● **Exercise goal**: In the records below, find the line that contains "Landesmuseum Zürich, 12.06.2026", then write out that line and each one after it exactly, up to and including the last.

● **Available data**:
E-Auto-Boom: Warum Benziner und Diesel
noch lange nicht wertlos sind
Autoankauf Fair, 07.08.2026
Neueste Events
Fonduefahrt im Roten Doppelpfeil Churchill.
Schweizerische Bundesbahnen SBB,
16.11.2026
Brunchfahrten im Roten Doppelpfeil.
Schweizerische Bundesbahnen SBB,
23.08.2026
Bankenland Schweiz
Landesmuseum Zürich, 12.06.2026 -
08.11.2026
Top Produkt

● **Completed task**:
Landesmuseum Zürich, 12.06.2026 -
08.11.2026
Top Produkt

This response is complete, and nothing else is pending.